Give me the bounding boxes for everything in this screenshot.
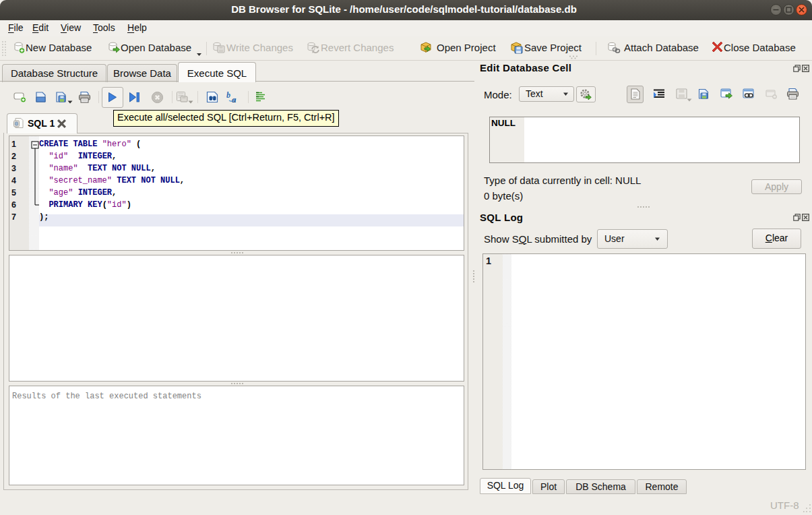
svg-text:b: b (226, 91, 230, 100)
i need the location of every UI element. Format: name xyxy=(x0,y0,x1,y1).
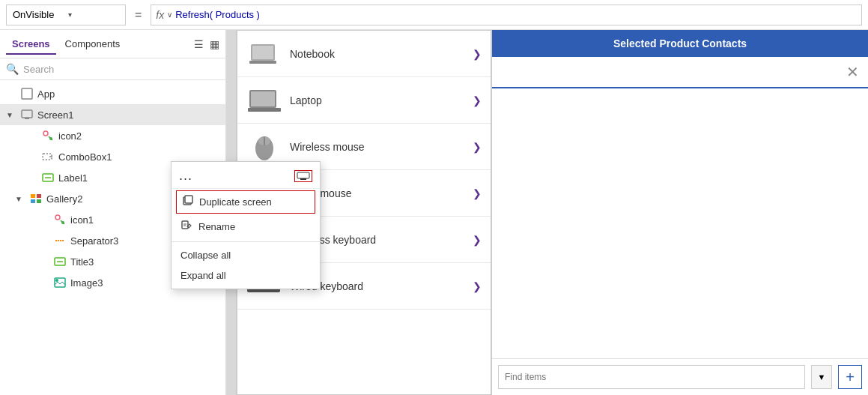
svg-rect-10 xyxy=(31,194,35,198)
separator-line-1 xyxy=(172,241,320,242)
context-menu: ... Duplicate screen Rename Collapse all xyxy=(171,161,321,289)
svg-point-16 xyxy=(61,221,64,224)
dropdown-chevron-icon: ▼ xyxy=(818,373,826,382)
rename-label: Rename xyxy=(198,221,235,232)
label-icon xyxy=(40,172,55,184)
event-dropdown-value: OnVisible xyxy=(13,9,64,20)
tab-icons[interactable]: ☰ ▦ xyxy=(194,38,219,50)
tree-item-icon2[interactable]: icon2 xyxy=(0,125,225,146)
context-item-duplicate[interactable]: Duplicate screen xyxy=(176,190,315,214)
tree-label-separator3: Separator3 xyxy=(70,235,118,247)
list-item[interactable]: Laptop ❯ xyxy=(237,77,491,124)
svg-rect-33 xyxy=(251,91,275,106)
product-chevron-wkeyboard: ❯ xyxy=(473,234,482,246)
search-input[interactable] xyxy=(23,64,219,75)
right-panel-body xyxy=(492,88,868,358)
duplicate-icon xyxy=(181,195,193,209)
context-item-expand-all[interactable]: Expand all xyxy=(172,265,320,286)
right-panel: Selected Product Contacts ✕ ▼ + xyxy=(491,30,868,395)
formula-bar[interactable]: fx ∨ Refresh( Products ) xyxy=(151,4,862,25)
tree-label-screen1: Screen1 xyxy=(37,109,73,121)
event-dropdown[interactable]: OnVisible ▾ xyxy=(6,4,126,25)
wmouse-image xyxy=(246,133,282,160)
svg-rect-25 xyxy=(185,196,192,203)
find-items-input[interactable] xyxy=(498,365,805,389)
svg-rect-13 xyxy=(37,199,41,203)
search-box: 🔍 xyxy=(0,58,225,80)
tree-label-combobox1: ComboBox1 xyxy=(58,151,112,163)
product-name-laptop: Laptop xyxy=(290,94,465,106)
tree-label-app: App xyxy=(37,88,55,100)
find-items-dropdown[interactable]: ▼ xyxy=(811,365,832,389)
grid-view-icon[interactable]: ▦ xyxy=(210,38,219,50)
svg-rect-12 xyxy=(31,199,35,203)
svg-point-3 xyxy=(43,131,48,136)
collapse-all-label: Collapse all xyxy=(180,250,231,261)
screen-icon xyxy=(19,109,34,121)
svg-rect-1 xyxy=(22,110,32,118)
right-panel-close-row: ✕ xyxy=(492,57,868,88)
tree-item-screen1[interactable]: ▼ Screen1 xyxy=(0,104,225,125)
tree-label-title3: Title3 xyxy=(70,256,94,268)
svg-point-21 xyxy=(55,279,58,282)
combobox-icon xyxy=(40,151,55,163)
context-item-collapse-all[interactable]: Collapse all xyxy=(172,245,320,265)
chevron-down-icon: ▾ xyxy=(68,10,119,19)
app-icon xyxy=(19,88,34,100)
svg-rect-2 xyxy=(25,118,29,119)
canvas-area: Notebook ❯ Laptop ❯ xyxy=(226,30,868,395)
svg-rect-26 xyxy=(182,221,188,229)
product-name-wmouse: Wireless mouse xyxy=(290,141,465,153)
close-button[interactable]: ✕ xyxy=(846,63,859,81)
equals-sign: = xyxy=(132,8,145,22)
tree-label-gallery2: Gallery2 xyxy=(46,193,82,205)
icon2-icon xyxy=(40,130,55,142)
product-name-notebook: Notebook xyxy=(290,48,465,60)
right-panel-footer: ▼ + xyxy=(492,358,868,395)
tab-bar: Screens Components ☰ ▦ xyxy=(0,30,225,58)
laptop-image xyxy=(246,87,282,114)
three-dots-icon: ... xyxy=(179,168,192,184)
product-chevron-keyboard: ❯ xyxy=(473,280,482,292)
search-icon: 🔍 xyxy=(6,63,19,75)
tab-components[interactable]: Components xyxy=(59,34,127,54)
context-item-rename[interactable]: Rename xyxy=(172,215,320,238)
expand-all-label: Expand all xyxy=(180,270,226,281)
context-menu-header: ... xyxy=(172,165,320,189)
add-button[interactable]: + xyxy=(838,365,862,389)
svg-rect-23 xyxy=(300,178,306,180)
svg-point-14 xyxy=(55,215,60,220)
product-chevron-mouse: ❯ xyxy=(473,187,482,199)
tree-expand-screen1: ▼ xyxy=(6,111,16,119)
product-chevron-laptop: ❯ xyxy=(473,94,482,106)
product-chevron-wmouse: ❯ xyxy=(473,141,482,153)
formula-content: Refresh( Products ) xyxy=(175,9,260,20)
right-panel-header: Selected Product Contacts xyxy=(492,30,868,57)
gallery-icon xyxy=(28,193,43,205)
icon1-icon xyxy=(52,214,67,226)
fx-chevron-icon: ∨ xyxy=(167,10,172,19)
left-panel: Screens Components ☰ ▦ 🔍 App ▼ xyxy=(0,30,226,395)
svg-rect-0 xyxy=(22,88,32,99)
tree-item-app[interactable]: App xyxy=(0,83,225,104)
list-item[interactable]: Notebook ❯ xyxy=(237,31,491,77)
svg-rect-31 xyxy=(249,61,276,64)
product-chevron-notebook: ❯ xyxy=(473,48,482,60)
tree-label-label1: Label1 xyxy=(58,172,88,184)
title3-icon xyxy=(52,256,67,268)
svg-point-5 xyxy=(49,137,52,140)
tab-screens[interactable]: Screens xyxy=(6,34,56,54)
svg-rect-30 xyxy=(252,46,273,59)
main-layout: Screens Components ☰ ▦ 🔍 App ▼ xyxy=(0,30,868,395)
tree-label-icon2: icon2 xyxy=(58,130,82,142)
svg-rect-22 xyxy=(297,172,309,178)
top-bar: OnVisible ▾ = fx ∨ Refresh( Products ) xyxy=(0,0,868,30)
screen-mini-icon xyxy=(294,170,312,182)
notebook-image xyxy=(246,40,282,67)
separator3-icon xyxy=(52,235,67,247)
right-panel-title: Selected Product Contacts xyxy=(613,37,747,49)
list-view-icon[interactable]: ☰ xyxy=(194,38,204,50)
duplicate-label: Duplicate screen xyxy=(199,196,272,208)
tree-label-image3: Image3 xyxy=(70,277,103,289)
fx-label: fx xyxy=(156,9,164,21)
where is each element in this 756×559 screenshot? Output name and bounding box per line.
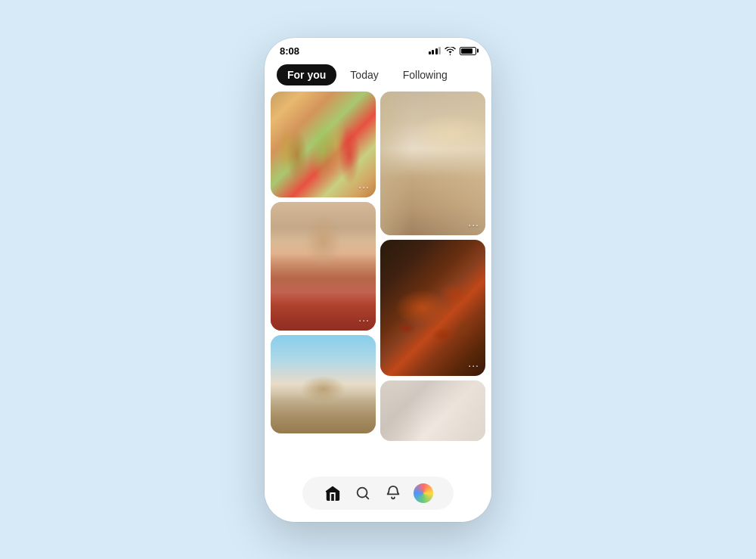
pin-col-left: ··· ···	[271, 92, 376, 464]
pin-card-chicken[interactable]: ···	[380, 240, 485, 376]
tab-for-you[interactable]: For you	[277, 64, 336, 85]
tab-bar: For you Today Following	[265, 60, 491, 92]
more-dots-woman[interactable]: ···	[358, 314, 370, 326]
content-area: ··· ··· ··· ···	[265, 92, 491, 470]
user-avatar	[414, 483, 433, 503]
pin-card-room[interactable]: ···	[380, 92, 485, 235]
profile-nav-button[interactable]	[413, 483, 434, 504]
tab-following[interactable]: Following	[392, 64, 458, 85]
wifi-icon	[445, 47, 456, 55]
more-dots-jars[interactable]: ···	[358, 181, 370, 193]
more-dots-room[interactable]: ···	[468, 219, 479, 231]
bell-nav-button[interactable]	[383, 483, 404, 504]
nav-pill	[302, 477, 454, 510]
bottom-nav	[265, 470, 491, 522]
status-bar: 8:08	[265, 38, 491, 60]
status-time: 8:08	[280, 45, 299, 57]
pin-card-jars[interactable]: ···	[271, 92, 376, 197]
svg-point-0	[450, 54, 451, 55]
search-nav-button[interactable]	[352, 483, 373, 504]
more-dots-chicken[interactable]: ···	[468, 359, 479, 371]
tab-today[interactable]: Today	[339, 64, 389, 85]
pin-card-patio[interactable]	[271, 335, 376, 433]
home-nav-button[interactable]	[322, 483, 343, 504]
status-icons	[429, 47, 477, 55]
phone-frame: 8:08 For you	[265, 38, 491, 522]
pin-card-interior[interactable]	[380, 380, 485, 441]
signal-icon	[429, 47, 442, 54]
pin-card-woman[interactable]: ···	[271, 202, 376, 331]
pin-grid: ··· ··· ··· ···	[265, 92, 491, 470]
svg-point-1	[358, 487, 367, 497]
pin-col-right: ··· ···	[380, 92, 485, 464]
battery-icon	[460, 47, 476, 55]
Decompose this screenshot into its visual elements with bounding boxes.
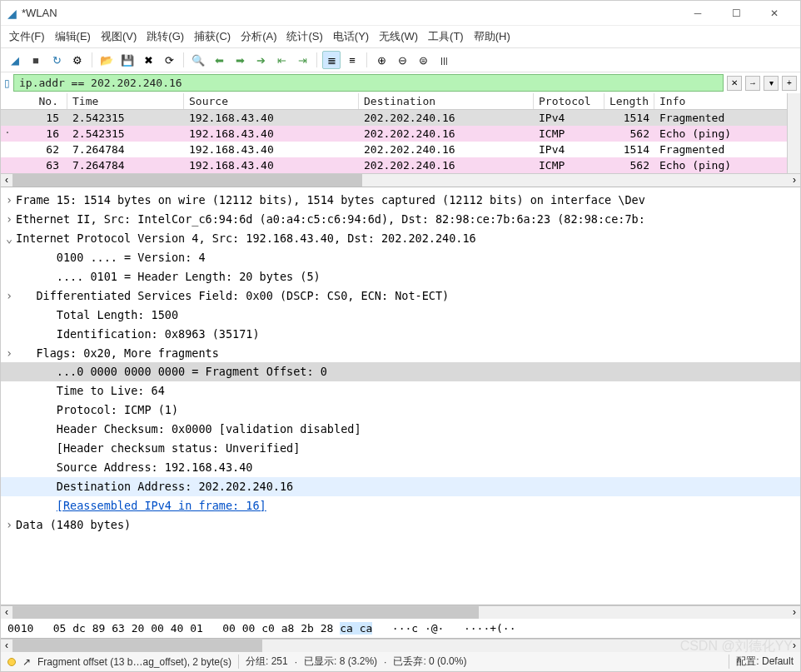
packet-row[interactable]: 162.542315192.168.43.40202.202.240.16ICM… <box>1 126 800 142</box>
cell-time: 2.542315 <box>67 126 184 142</box>
details-hscroll[interactable]: ‹› <box>1 605 800 619</box>
detail-row[interactable]: ›Frame 15: 1514 bytes on wire (12112 bit… <box>1 191 800 210</box>
bytes-hscroll[interactable]: ‹› <box>1 639 800 652</box>
save-icon[interactable]: 💾 <box>118 51 137 69</box>
detail-row[interactable]: Protocol: ICMP (1) <box>1 401 800 420</box>
menu-statistics[interactable]: 统计(S) <box>286 29 322 44</box>
maximize-button[interactable]: ☐ <box>717 1 755 26</box>
minimize-button[interactable]: ─ <box>679 1 717 26</box>
status-dropped: 已丢弃: 0 (0.0%) <box>393 655 466 669</box>
detail-row[interactable]: › Flags: 0x20, More fragments <box>1 344 800 363</box>
detail-row[interactable]: Header Checksum: 0x0000 [validation disa… <box>1 420 800 439</box>
col-destination[interactable]: Destination <box>359 93 534 109</box>
clear-filter-button[interactable]: ✕ <box>727 76 742 91</box>
autoscroll-icon[interactable]: ≣ <box>322 51 341 69</box>
detail-row[interactable]: Destination Address: 202.202.240.16 <box>1 477 800 496</box>
last-icon[interactable]: ⇥ <box>293 51 311 69</box>
packet-row[interactable]: 152.542315192.168.43.40202.202.240.16IPv… <box>1 110 800 126</box>
col-length[interactable]: Length <box>604 93 654 109</box>
back-icon[interactable]: ⬅ <box>210 51 228 69</box>
col-no[interactable]: No. <box>1 93 67 109</box>
detail-row[interactable]: ›Ethernet II, Src: IntelCor_c6:94:6d (a0… <box>1 210 800 229</box>
window-title: *WLAN <box>22 7 679 19</box>
col-info[interactable]: Info <box>654 93 800 109</box>
cell-info: Fragmented <box>654 110 800 126</box>
add-filter-button[interactable]: + <box>782 76 797 91</box>
menu-edit[interactable]: 编辑(E) <box>55 29 91 44</box>
titlebar: ◢ *WLAN ─ ☐ ✕ <box>1 1 800 26</box>
detail-row[interactable]: Time to Live: 64 <box>1 381 800 401</box>
bytes-hex-hl: ca ca <box>340 622 372 635</box>
cell-info: Echo (ping) <box>654 157 800 173</box>
menu-telephony[interactable]: 电话(Y) <box>333 29 369 44</box>
stop-capture-icon[interactable]: ■ <box>27 51 45 69</box>
cell-time: 7.264784 <box>67 157 184 173</box>
cell-dst: 202.202.240.16 <box>359 157 534 173</box>
menu-go[interactable]: 跳转(G) <box>147 29 184 44</box>
detail-row[interactable]: › Differentiated Services Field: 0x00 (D… <box>1 286 800 306</box>
packet-list-header: No. Time Source Destination Protocol Len… <box>1 93 800 110</box>
col-protocol[interactable]: Protocol <box>534 93 604 109</box>
detail-row[interactable]: ...0 0000 0000 0000 = Fragment Offset: 0 <box>1 362 800 381</box>
packet-list-hscroll[interactable]: ‹› <box>1 173 800 187</box>
find-icon[interactable]: 🔍 <box>189 51 207 69</box>
menu-view[interactable]: 视图(V) <box>101 29 137 44</box>
status-packets: 分组: 251 <box>238 655 288 669</box>
packet-list-vscroll[interactable] <box>787 93 800 173</box>
close-button[interactable]: ✕ <box>755 1 794 26</box>
packet-details-pane[interactable]: ›Frame 15: 1514 bytes on wire (12112 bit… <box>1 187 800 605</box>
col-source[interactable]: Source <box>184 93 359 109</box>
detail-row[interactable]: Total Length: 1500 <box>1 306 800 325</box>
bookmark-icon[interactable]: ▯ <box>4 77 10 89</box>
cell-src: 192.168.43.40 <box>184 110 359 126</box>
menu-help[interactable]: 帮助(H) <box>474 29 510 44</box>
apply-filter-button[interactable]: → <box>745 76 760 91</box>
detail-row[interactable]: [Reassembled IPv4 in frame: 16] <box>1 496 800 515</box>
packet-bytes-pane[interactable]: 0010 05 dc 89 63 20 00 40 01 00 00 c0 a8… <box>1 619 800 639</box>
status-bar: ↗ Fragment offset (13 b…ag_offset), 2 by… <box>1 652 800 671</box>
filter-history-button[interactable]: ▾ <box>764 76 779 91</box>
menu-capture[interactable]: 捕获(C) <box>194 29 231 44</box>
menu-wireless[interactable]: 无线(W) <box>379 29 418 44</box>
resize-columns-icon[interactable]: ⫼ <box>435 51 453 69</box>
forward-icon[interactable]: ➡ <box>231 51 249 69</box>
menu-analyze[interactable]: 分析(A) <box>241 29 276 44</box>
menu-file[interactable]: 文件(F) <box>9 29 45 44</box>
detail-row[interactable]: .... 0101 = Header Length: 20 bytes (5) <box>1 267 800 286</box>
expert-led-icon[interactable] <box>7 658 16 666</box>
cell-len: 562 <box>604 126 654 142</box>
goto-icon[interactable]: ➔ <box>251 51 270 69</box>
detail-row[interactable]: Source Address: 192.168.43.40 <box>1 458 800 477</box>
cell-time: 7.264784 <box>67 142 184 157</box>
close-file-icon[interactable]: ✖ <box>139 51 157 69</box>
detail-row[interactable]: Identification: 0x8963 (35171) <box>1 325 800 344</box>
zoom-in-icon[interactable]: ⊕ <box>372 51 391 69</box>
capture-file-icon[interactable]: ↗ <box>22 656 31 668</box>
cell-proto: ICMP <box>534 126 604 142</box>
detail-row[interactable]: ›Data (1480 bytes) <box>1 515 800 535</box>
packet-row[interactable]: 627.264784192.168.43.40202.202.240.16IPv… <box>1 142 800 157</box>
packet-row[interactable]: 637.264784192.168.43.40202.202.240.16ICM… <box>1 157 800 173</box>
reload-icon[interactable]: ⟳ <box>160 51 178 69</box>
restart-capture-icon[interactable]: ↻ <box>47 51 66 69</box>
detail-row[interactable]: [Header checksum status: Unverified] <box>1 439 800 458</box>
colorize-icon[interactable]: ≡ <box>343 51 361 69</box>
cell-len: 1514 <box>604 110 654 126</box>
first-icon[interactable]: ⇤ <box>272 51 291 69</box>
col-time[interactable]: Time <box>67 93 184 109</box>
cell-len: 562 <box>604 157 654 173</box>
display-filter-input[interactable] <box>13 74 724 92</box>
zoom-out-icon[interactable]: ⊖ <box>393 51 411 69</box>
open-icon[interactable]: 📂 <box>97 51 116 69</box>
status-field: Fragment offset (13 b…ag_offset), 2 byte… <box>37 656 231 668</box>
zoom-reset-icon[interactable]: ⊜ <box>414 51 432 69</box>
cell-no: 16 <box>1 126 67 142</box>
detail-row[interactable]: 0100 .... = Version: 4 <box>1 248 800 267</box>
toolbar: ◢ ■ ↻ ⚙ 📂 💾 ✖ ⟳ 🔍 ⬅ ➡ ➔ ⇤ ⇥ ≣ ≡ ⊕ ⊖ ⊜ ⫼ <box>1 47 800 72</box>
status-profile[interactable]: 配置: Default <box>729 655 794 669</box>
options-icon[interactable]: ⚙ <box>68 51 87 69</box>
cell-dst: 202.202.240.16 <box>359 142 534 157</box>
detail-row[interactable]: ⌄Internet Protocol Version 4, Src: 192.1… <box>1 229 800 248</box>
menu-tools[interactable]: 工具(T) <box>428 29 464 44</box>
start-capture-icon[interactable]: ◢ <box>6 51 24 69</box>
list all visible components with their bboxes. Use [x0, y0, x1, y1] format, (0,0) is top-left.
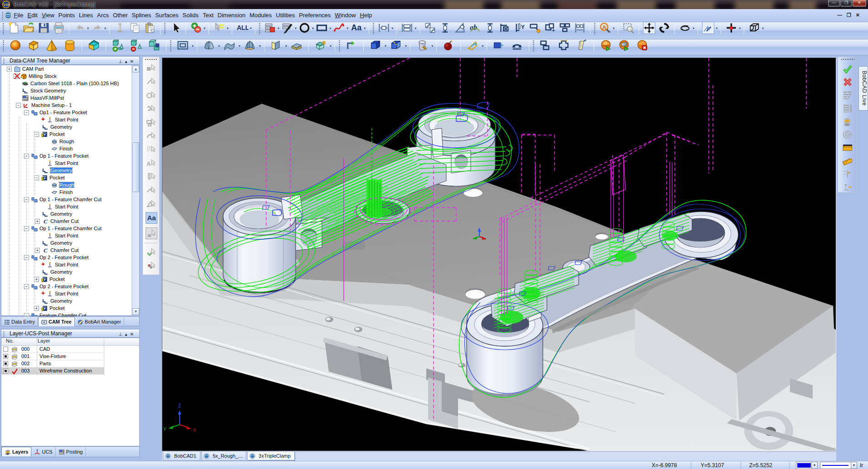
- svg-text:ALL: ALL: [237, 24, 249, 31]
- svg-text:C: C: [44, 247, 48, 253]
- svg-text:Z: Z: [178, 403, 181, 408]
- svg-text:V25: V25: [3, 3, 9, 7]
- svg-text:Y: Y: [521, 24, 525, 30]
- svg-text:A: A: [602, 24, 607, 31]
- svg-text:C: C: [44, 218, 48, 224]
- svg-text:X: X: [193, 428, 196, 433]
- svg-text:A: A: [146, 160, 151, 167]
- svg-text:Y: Y: [163, 427, 166, 432]
- svg-text:Aa: Aa: [351, 23, 362, 32]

━━━━━━

Task directions:
Considering only lines that contain the word "Collapse", say how many there are in the data, with no other text.

Exercise solution:
3